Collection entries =

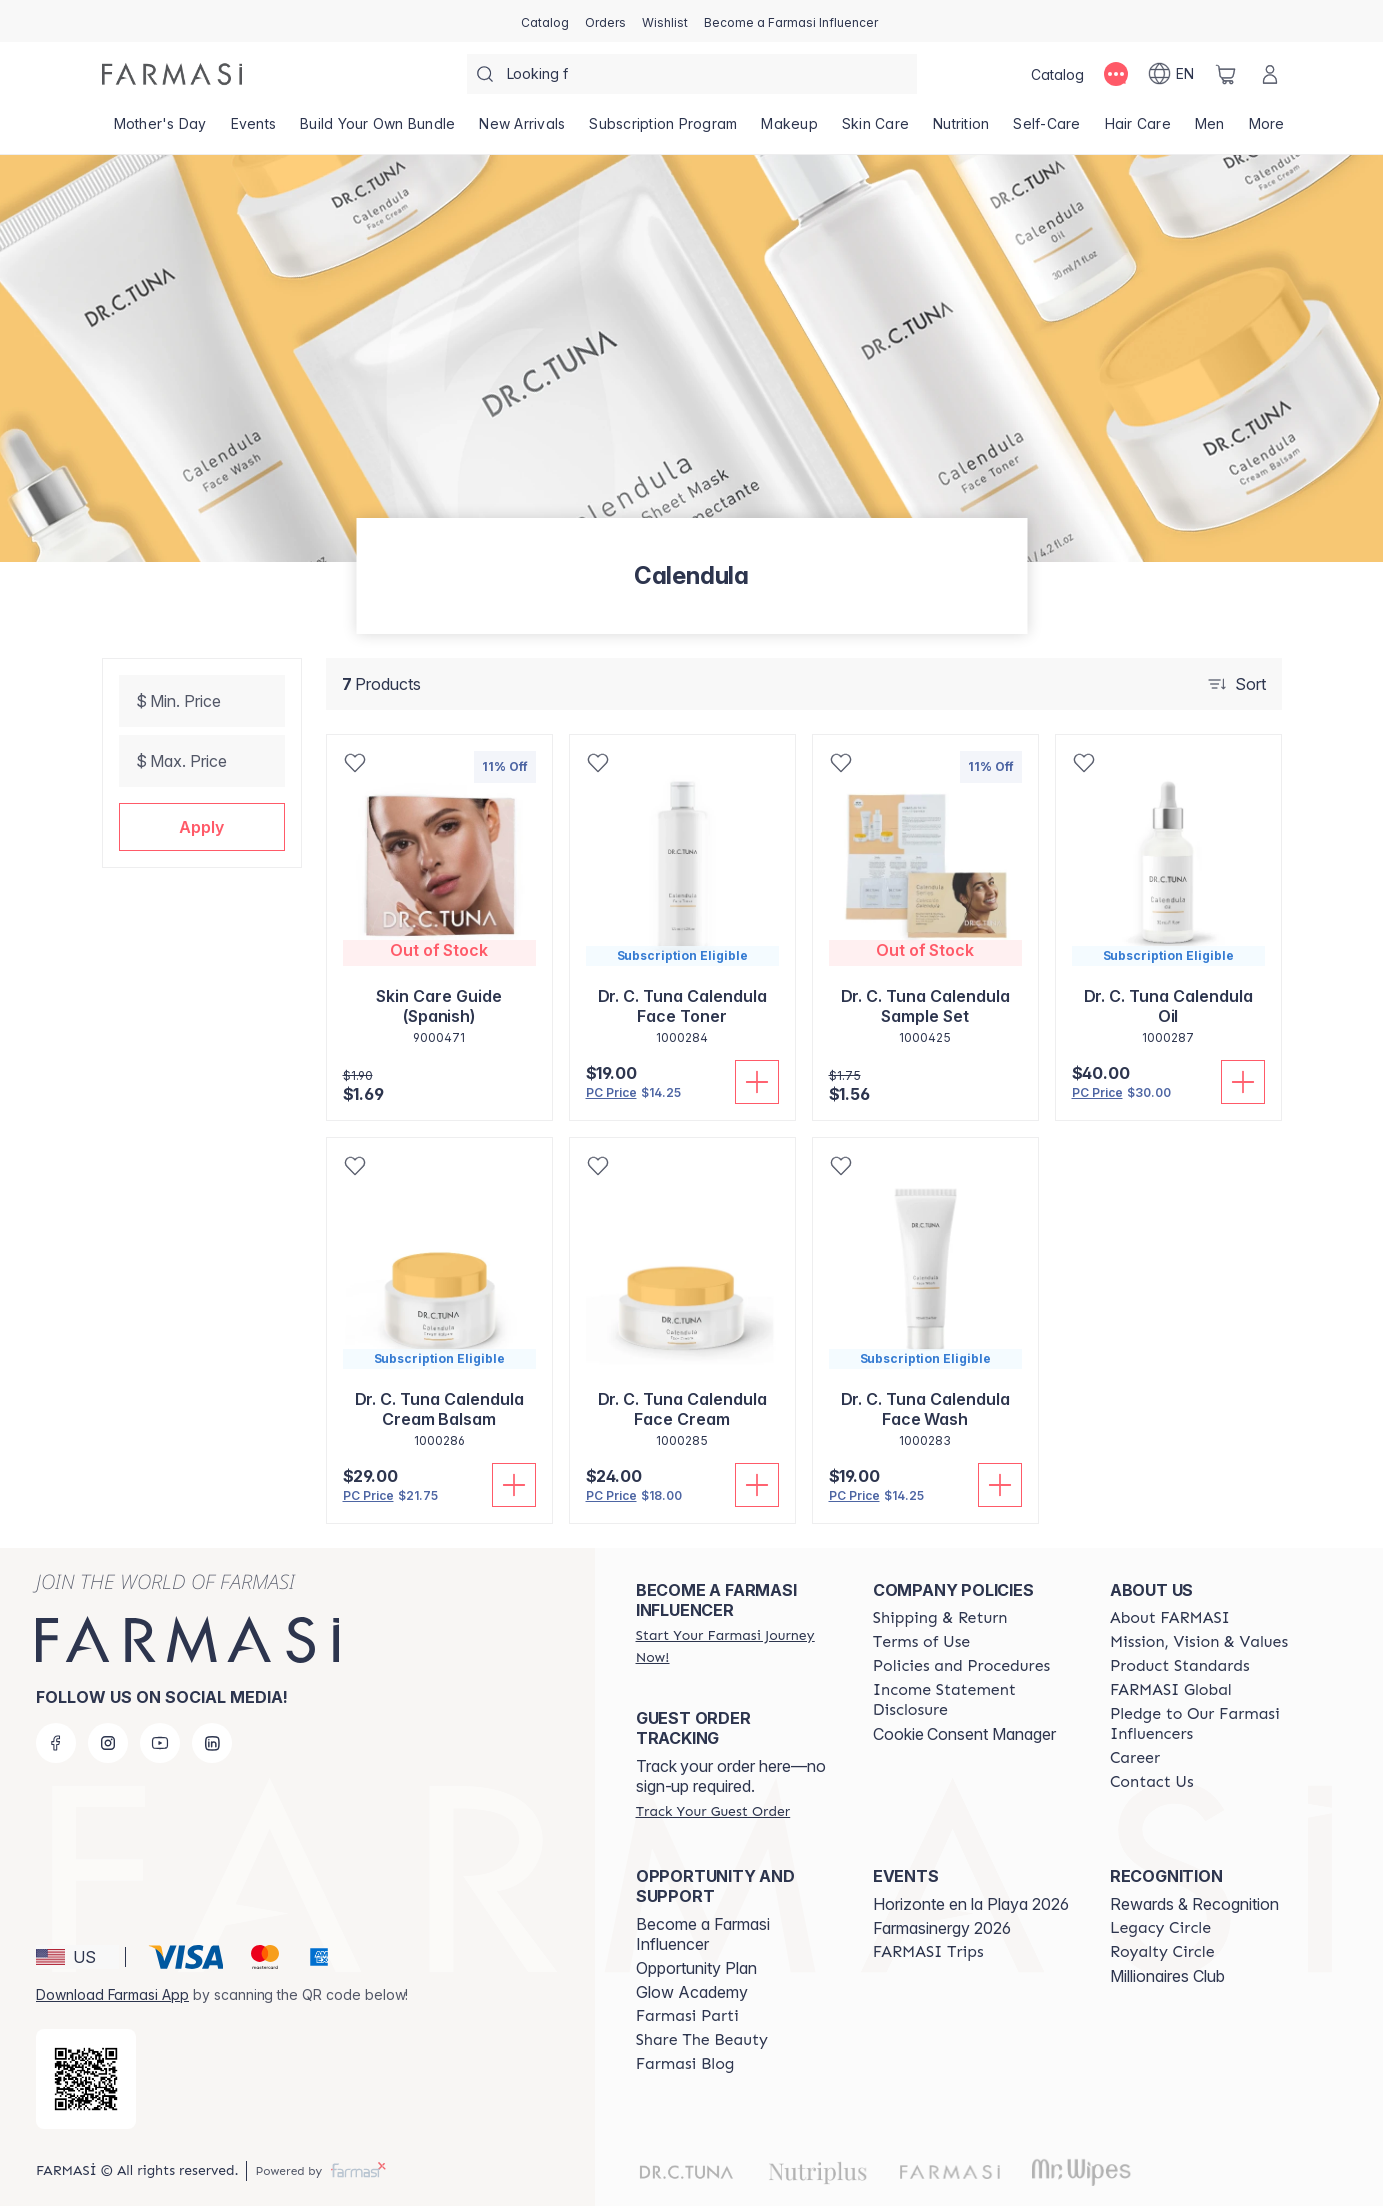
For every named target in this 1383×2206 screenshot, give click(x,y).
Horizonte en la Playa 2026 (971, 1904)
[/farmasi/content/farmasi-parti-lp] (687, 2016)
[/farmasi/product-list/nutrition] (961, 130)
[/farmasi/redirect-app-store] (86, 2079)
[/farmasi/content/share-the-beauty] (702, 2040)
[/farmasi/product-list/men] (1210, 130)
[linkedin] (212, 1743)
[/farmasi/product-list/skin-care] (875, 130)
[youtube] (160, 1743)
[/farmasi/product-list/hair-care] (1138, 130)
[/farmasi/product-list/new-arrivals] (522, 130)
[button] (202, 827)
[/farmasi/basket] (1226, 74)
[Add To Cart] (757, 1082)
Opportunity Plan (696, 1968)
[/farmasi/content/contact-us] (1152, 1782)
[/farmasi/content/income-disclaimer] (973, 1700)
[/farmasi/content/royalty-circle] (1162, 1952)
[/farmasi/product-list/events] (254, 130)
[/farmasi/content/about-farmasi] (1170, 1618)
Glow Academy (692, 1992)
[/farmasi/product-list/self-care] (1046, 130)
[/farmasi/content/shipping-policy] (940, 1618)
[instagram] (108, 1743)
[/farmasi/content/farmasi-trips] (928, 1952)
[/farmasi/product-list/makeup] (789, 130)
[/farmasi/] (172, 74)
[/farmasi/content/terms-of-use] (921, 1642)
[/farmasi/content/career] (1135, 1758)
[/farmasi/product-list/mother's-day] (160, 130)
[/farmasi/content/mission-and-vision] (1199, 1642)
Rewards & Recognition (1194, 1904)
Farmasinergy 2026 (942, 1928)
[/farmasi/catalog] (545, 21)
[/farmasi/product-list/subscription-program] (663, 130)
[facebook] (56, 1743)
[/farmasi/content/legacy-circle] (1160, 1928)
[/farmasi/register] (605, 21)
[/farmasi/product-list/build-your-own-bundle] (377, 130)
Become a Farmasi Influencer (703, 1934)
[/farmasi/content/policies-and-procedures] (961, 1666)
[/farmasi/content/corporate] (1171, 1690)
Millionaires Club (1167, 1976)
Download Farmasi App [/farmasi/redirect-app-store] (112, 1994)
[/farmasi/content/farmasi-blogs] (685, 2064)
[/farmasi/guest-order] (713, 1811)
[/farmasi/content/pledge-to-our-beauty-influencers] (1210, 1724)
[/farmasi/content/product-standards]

...

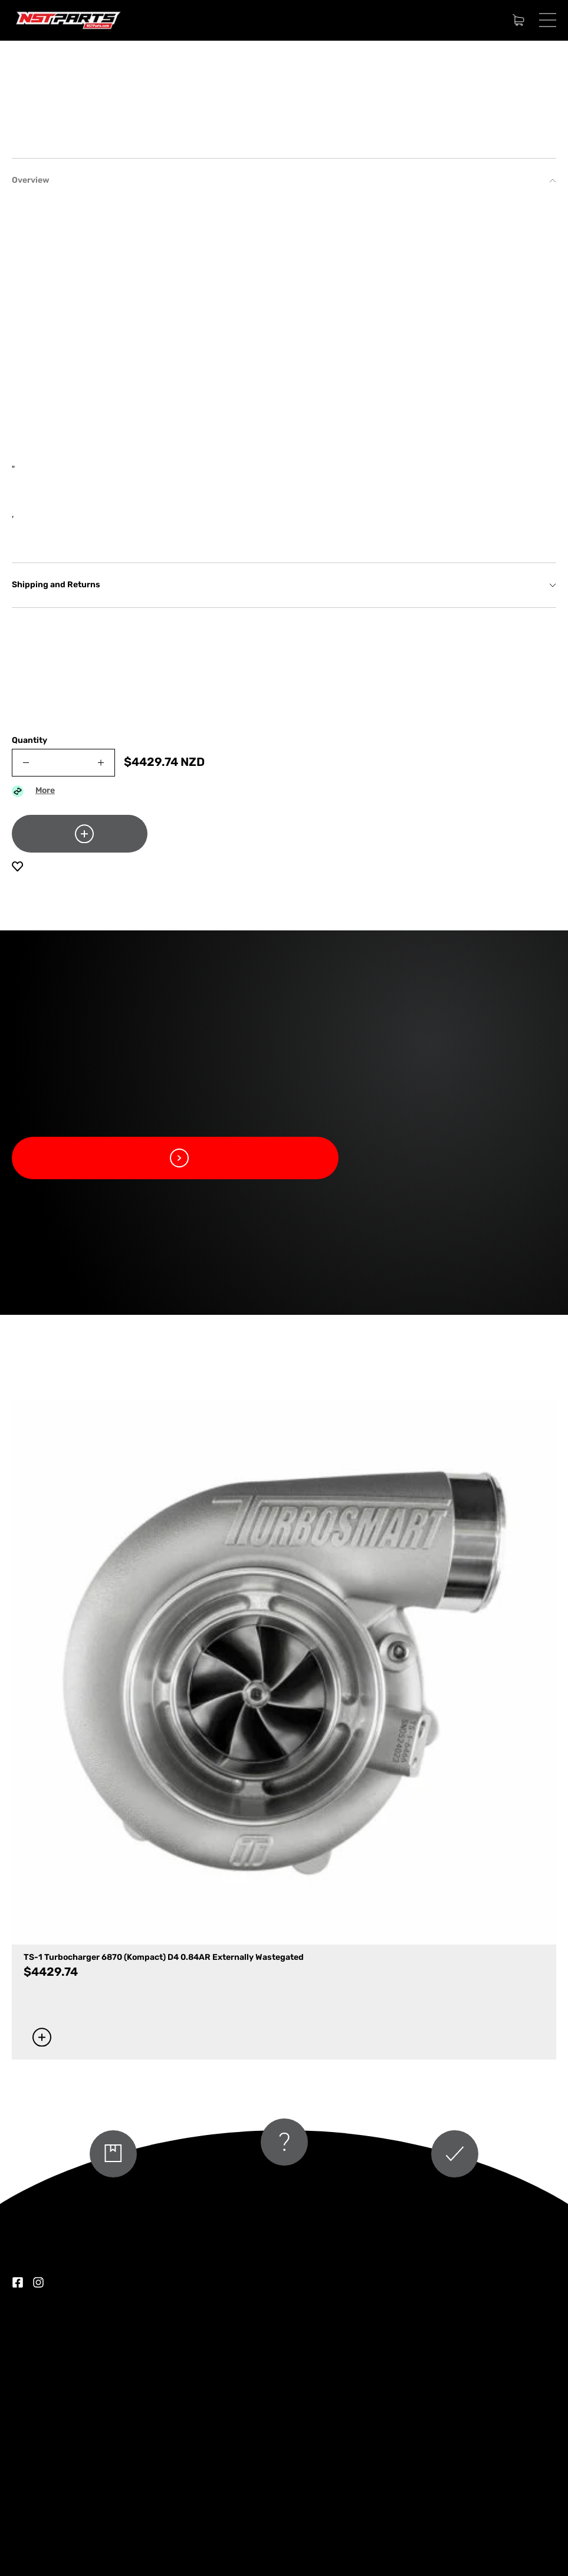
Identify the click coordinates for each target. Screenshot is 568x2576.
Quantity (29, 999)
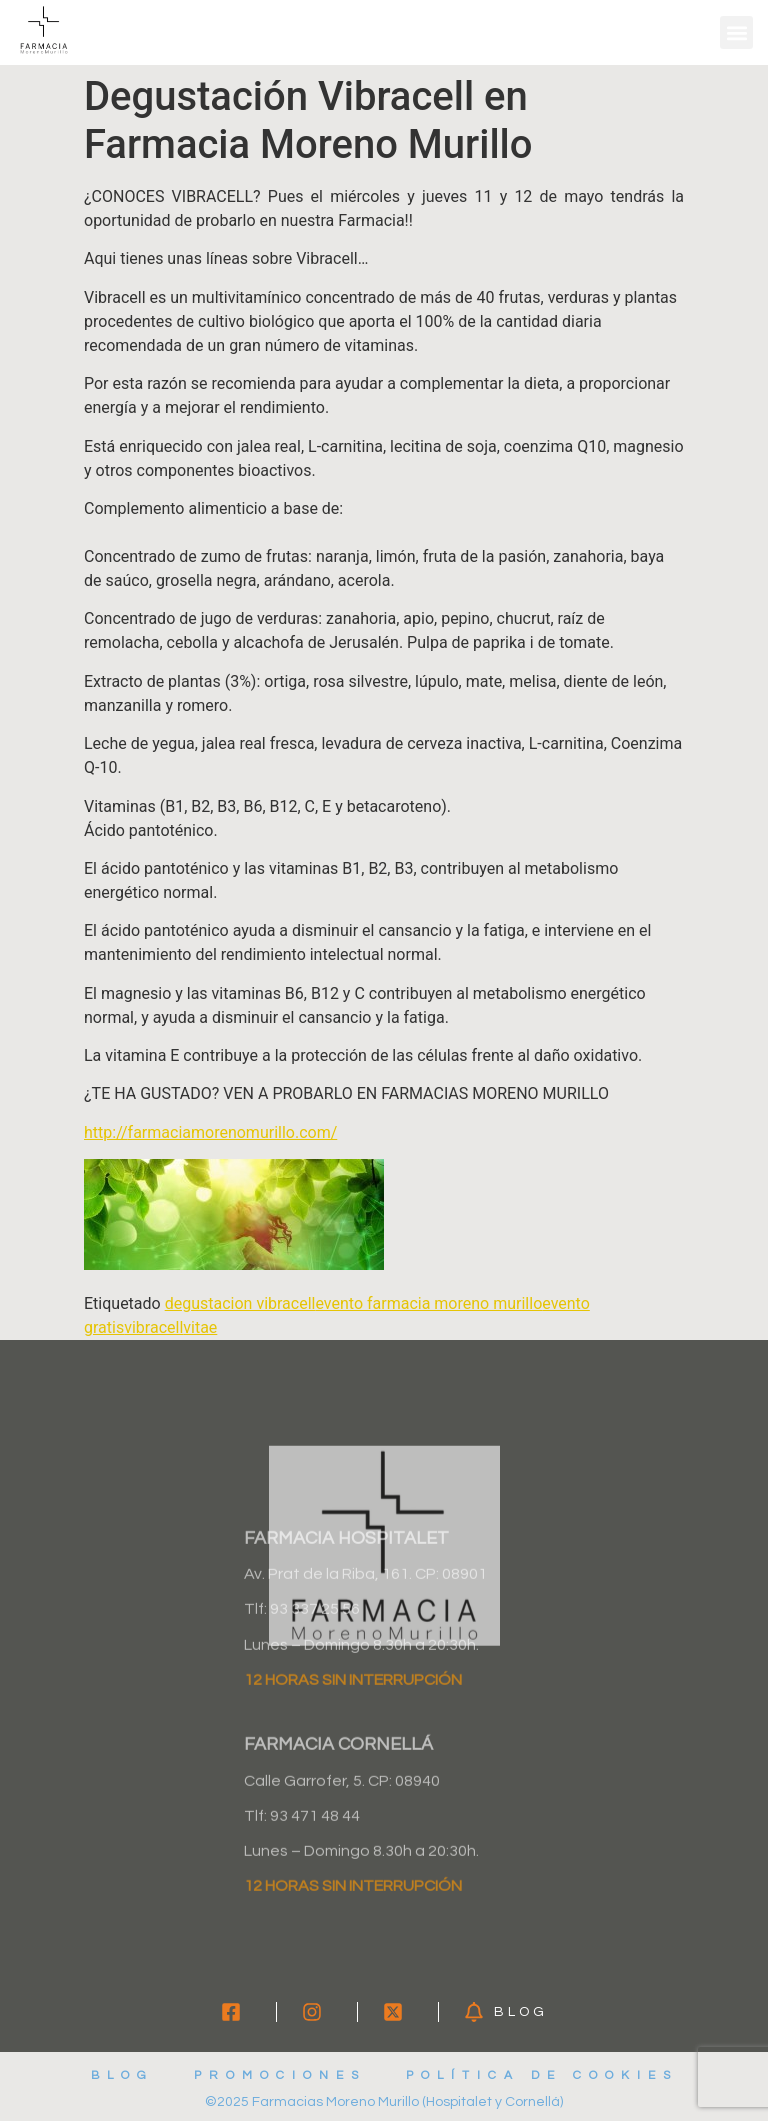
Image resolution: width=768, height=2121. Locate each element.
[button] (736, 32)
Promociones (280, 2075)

Assignment =
Only lines containing the string "click" belong in the answer; find them in the data above and copy them.

Exercise result =
For every named target in this 1383×2206 screenshot, give click(x,y).
Identify the click coordinates for each target. Screenshot is 568x2576.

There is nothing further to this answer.